DIRECTIONS FOR THIS TASK:
For each entry, output its words exactly and leave any picture behind.

---------- RECORDS FOR THIS EXERCISE

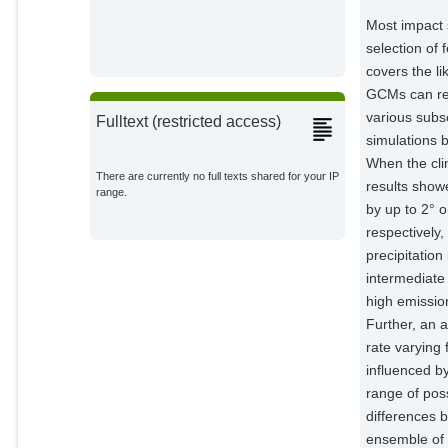
Most impact 
selection of
covers the l
GCMs can resu
various subs
Fulltext (restricted access)
simulations 
When the cli
There are currently no full texts shared for your IP
results show
range.
by up to 2° 
respectively
precipitatio
intermediate
high emission
Further, an 
rate varying
influenced by
range of pos
differences 
ensemble of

--------------------

WORKED SOLUTION:
Most impact 
selection of
covers the l
GCMs can resu
various subs
Fulltext (restricted access)
simulations 
When the cli
There are currently no full texts shared for your IP
results show
range.
by up to 2° 
respectively
precipitatio
intermediate
high emission
Further, an 
rate varying
influenced by
range of pos
differences 
ensemble of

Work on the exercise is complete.